His final mantra, in the now, is his favorite.

“Don’t be thinking about the end of the race, don’t be hacked off if something bad happened,” Gaiser said. “What’s going on right now? What are you doing right now? I try to keep recycling those thoughts in my mind as I go along.”

That may sound complicated, but it’s actually relaxing for Gaiser, who compares Ironman competitions to fly fishing, because he forgets problems he’s dealing with at home or at work and focuses on the moment.

“That’s why fly fishing used to be really fun to me,” he said. “I think part of it is you get total focus watching your fly and what you’re doing. You weren’t worried about the budget or that thing at school or whatever, you just lose yourself, and there’s not many times in life you get to do that.”

For his fourth Hawaii Ironman, Gaiser said his goal is to finish under 10-1/2 hours, something he’s only done once before. He’s beaten that mark multiple times in Coeur d’Alene, but Hawaii’s heat and humidity pose a tougher challenge.

“If I was sub-10:30 I would be thrilled,” Gaiser said. “I think that’s realistic. Ultimately, not to be corny, but I want to feel good that I gave it my best shot. Both mentally I was wise in how I approached it and physically I gutted it up and got things done.”

To prepare for the heat, Gaiser occasionally trains while wearing his son’s wrestling sweat suit or a lighter weight long-sleeve shirt.

His training regimen lasts throughout the year, but after weeks of building up endurance, Gaiser is now tapering his workouts in preparation for the competition.

“My training is probably going to be one workout a day, and then gradually a little bit less and less,” he said. “I’ll try to keep intensity, but not length of time.”

Prior to cutting down, Gaiser was working out twice a day during the week, usually a 75-90 minute swim in the morning followed by a 90-minute run or bike ride in the afternoon.

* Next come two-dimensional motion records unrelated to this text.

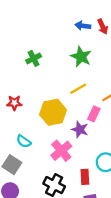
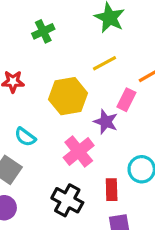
green cross: (34, 58) -> (43, 31), moved

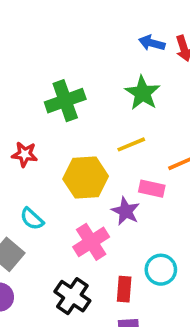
green cross: (43, 31) -> (65, 101), size x1.5
pink rectangle: (126, 100) -> (152, 189), turned 70

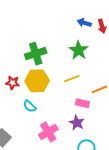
yellow hexagon: (86, 178) -> (37, 81), moved
purple star: (126, 211) -> (77, 123), moved
cyan semicircle: (32, 219) -> (30, 106), moved

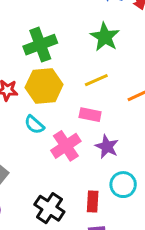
pink rectangle: (82, 103) -> (90, 115), moved
pink cross: (48, 132) -> (66, 146), moved

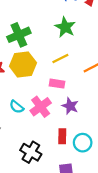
cyan semicircle: (34, 125) -> (17, 107), moved
cyan circle: (123, 185) -> (83, 143), moved
red rectangle: (93, 202) -> (62, 136), moved

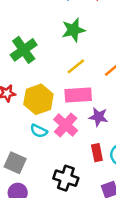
green star: (65, 27) -> (73, 30), turned -30
yellow hexagon: (23, 64) -> (38, 99), moved
pink rectangle: (57, 84) -> (78, 95), size x1.5

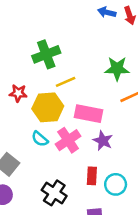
green star: (73, 30) -> (117, 69), moved
yellow line: (76, 66) -> (66, 82), moved

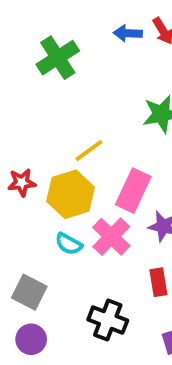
green cross: (46, 54) -> (58, 58), moved
pink rectangle: (88, 114) -> (133, 191), turned -64

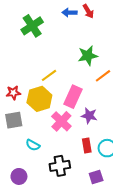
cyan semicircle: (69, 244) -> (33, 145), moved
gray square: (29, 292) -> (14, 120), moved, turned -36
black cross: (108, 320) -> (60, 166), turned -30

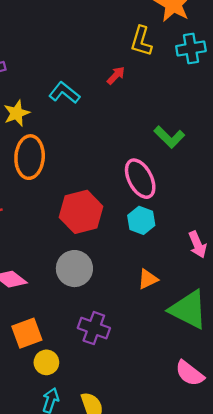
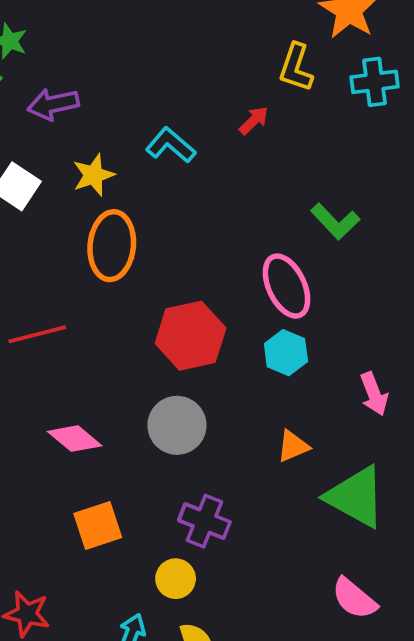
yellow circle: (46, 362) -> (176, 579), moved

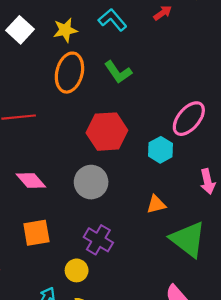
green L-shape: (335, 221) -> (118, 72), moved
pink ellipse: (286, 286) -> (189, 119), moved, turned 57

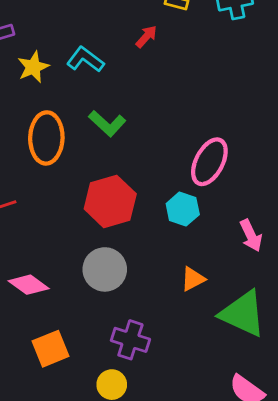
yellow star: (65, 30) -> (33, 67), moved

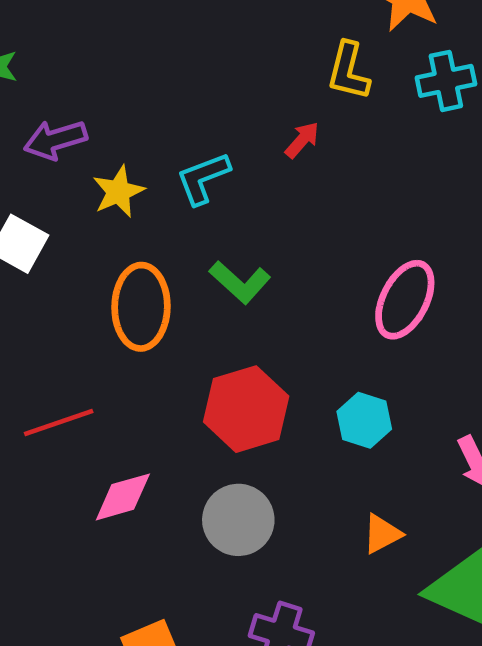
cyan L-shape: (85, 59) -> (203, 178), turned -57
pink ellipse: (209, 162) -> (405, 300), moved
pink diamond: (29, 285) -> (123, 497), moved, turned -51

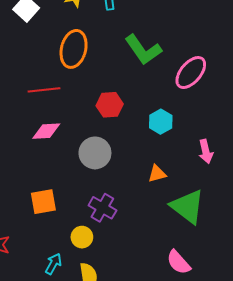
green L-shape: (240, 282) -> (143, 50), moved, size x1.4
red hexagon: (246, 409) -> (110, 105), size x0.7
red line: (59, 422) -> (44, 90), moved

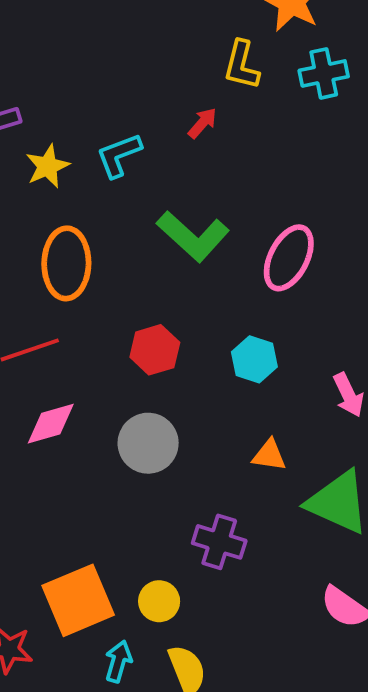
orange triangle: (157, 174) -> (269, 455), turned 36
orange square: (43, 202) -> (78, 600), moved, size x1.4
purple cross: (102, 208) -> (219, 542), moved

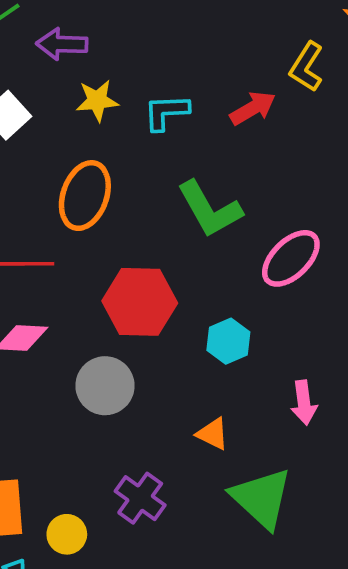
red arrow: (202, 123) -> (253, 108), size x1.4
red hexagon: (155, 350) -> (140, 302), size x1.5

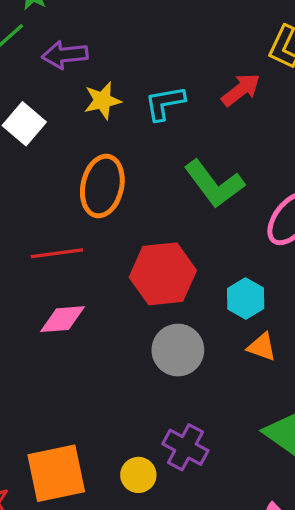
gray circle: (105, 386) -> (178, 350), moved
orange triangle: (213, 434) -> (262, 347), moved
yellow circle: (67, 534) -> (138, 475), moved

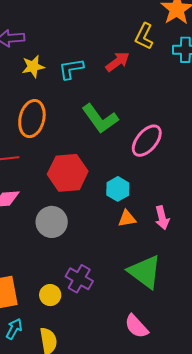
orange triangle: (262, 347) -> (127, 219), turned -30
gray circle: (178, 350) -> (52, 222), moved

The weekends were when he put in the miles necessary to build up endurance, often completing a seven-hour bike ride followed by an hour run on Saturday, then a 2 to 2-1/2 hour run on Sunday.

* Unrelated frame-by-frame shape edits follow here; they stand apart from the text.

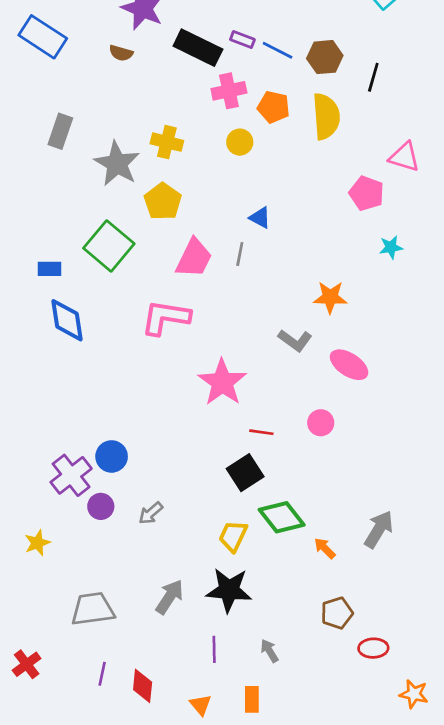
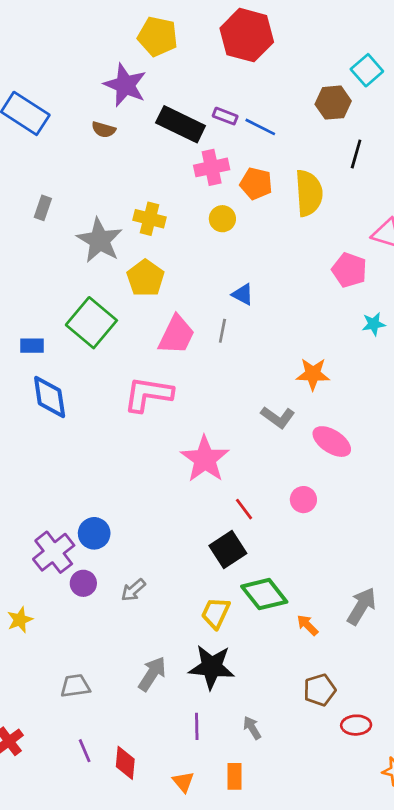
brown hexagon: (325, 57) -> (333, 103), moved
gray rectangle: (60, 131) -> (43, 208), size x0.7
red line: (261, 432) -> (244, 509), turned 45
gray trapezoid: (93, 609) -> (75, 686), size x0.7
purple line: (102, 674) -> (85, 751), turned -35

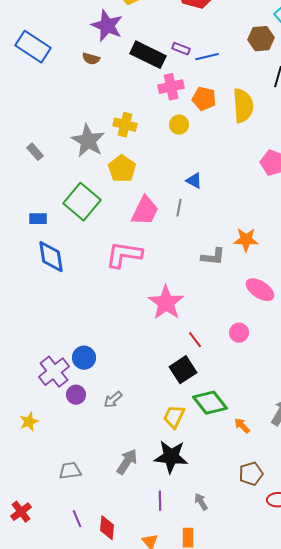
blue line: (260, 127) -> (207, 57), turned -40
gray rectangle: (43, 208) -> (35, 152), moved, turned -60
gray L-shape: (278, 417) -> (213, 257), moved, turned -30

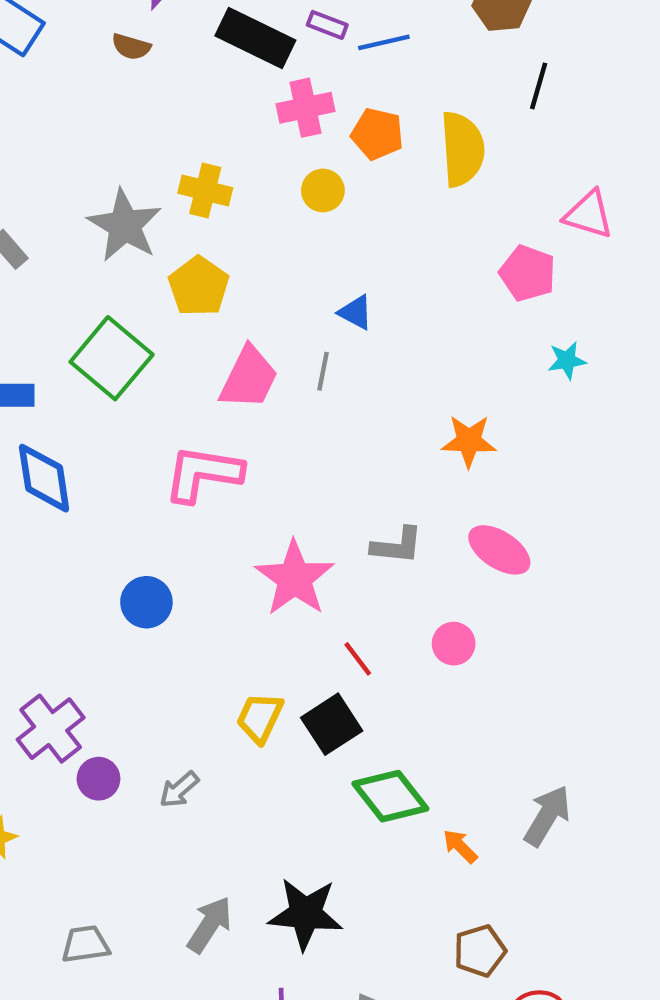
gray L-shape: (213, 257) -> (397, 546), moved
blue circle: (84, 358) -> (146, 602), moved
yellow trapezoid: (174, 417) -> (260, 718), moved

“He works out multiple times a day,” Jeremiah said. “It’s pretty remarkable. He gets up really early to do it. He trains before work and after work just about year-round.”

Between Ironman training and Gaiser’s new job as principal at Columbia Falls High School, a promotion he received prior to this school year, Gaiser doesn’t have much time to sleep. He’s also suffered several hamstring pulls and overuse injuries to his shoulders and legs, but nothing has sidelined him for an extended period of time because he’s so committed to his training.

“It does become obsessive,” Gaiser said. “Just the whole training thing, because you feel good about yourself, you feel good about feeling good. There is something satisfying about doing a six-hour ride and then running for an hour. Even though you kind of dread it, then you get done and you’re sitting down in front of the TV eating a smoothie and it’s like, wow, that’s over and it feels really good.”

Gaiser has passed that dedication on to his children, who have also gotten involved in endurance sports. His oldest son, Colin, has finished the Missoula marathon and the half-marathon at the Governor’s Cup, while Jeremiah has competed alongside him in triathlons.

Gaiser is also using his example to inspire Columbia Falls elementary students to get excited about fitness with the “Ironcats” program, which awards students points when they exercise. The goal is to reach 140.6 points, the total distance of the Ironman.

“I challenge the little guys to become Ironcats,” Gaiser said. “They basically go home and exercise, and mom and dad can mark it off, and they’ll keep track of it. Hopefully by the end of the trimester they become Ironcats and we get them in the habit of exercising.”

In addition to his eight Ironman competitions, Gaiser has also run two ultramarathons, the 50-mile Le Grizz at Hungry Horse Reservoir and the 100-mile Swan Crest 100. He finished second at the Swan Crest 100 in 2010, beating out competitors from as far away as Georgia and Virginia with a time of 26 hours and 21 minutes.

Scott Gaiser out with his dogs on Monday, October 1, near his home in Creston.